Published online by Cambridge University Press: 22 September 2009
How are regional movements for greater sovereignty related to objective economic conditions? The findings in Chapter 1 suggested that the relationship is not simply reflective; that is, Russian regions with comparable economic conditions did not have similar levels of activism toward greater sovereignty. And, analysis of specific cases shows that many regional movements for greater sovereignty were motivated by economic demands. We therefore face the question of how similar economic conditions could produce different economic interests.
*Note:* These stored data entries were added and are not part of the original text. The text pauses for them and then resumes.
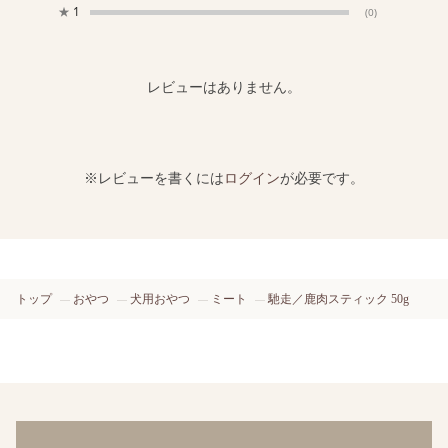
★
1
(0)
レビューはありません。
※レビューを書くには
ログイン
が必要です。
トップ
おやつ
犬用おやつ
ミート
馳走／鹿肉スティック 50g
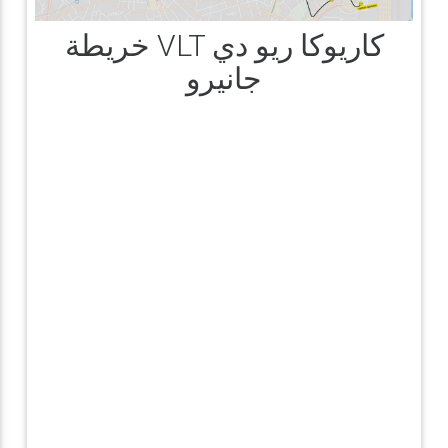
خريطة VLT كاريوكا ريو دي
جانيرو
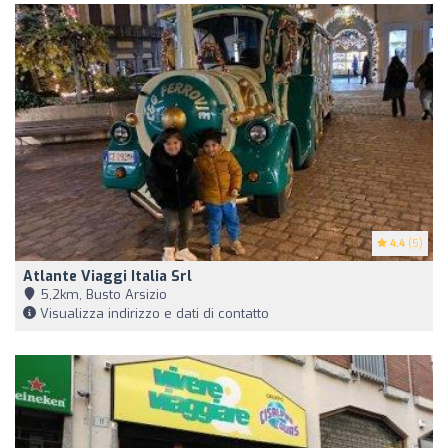
4.4
(5)
Atlante Viaggi Italia Srl
5,2km, Busto Arsizio
Visualizza indirizzo e dati di contatto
In this chapter, I outline and support the case for an imagined economies framework through a three-part analysis of the role of economic factors in the nationalism literature, by discussing in turn objectivist approaches to the economy, orthodox critiques of objectivism, and heterodox constructivist approaches to the economy. In the analysis of these approaches to the economy, I discuss economic-based theories of nationalism consistent with each approach. In the end, I combine insights from constructivist political economy – cognitive science, economic sociology, historical institutionalism, and social theory – to arrive at the imagined economies framework, which I argue productively expands the nationalism literature.
Objectivism
An analysis of objectivism begins with a particular model of cognition because cognition addresses the issue of how human beings, including economic actors, understand their surroundings. The classic view of cognition is of rule-based manipulation of symbols. In this view, thought is abstract and unconnected to the particularity of bodies, minds, or souls.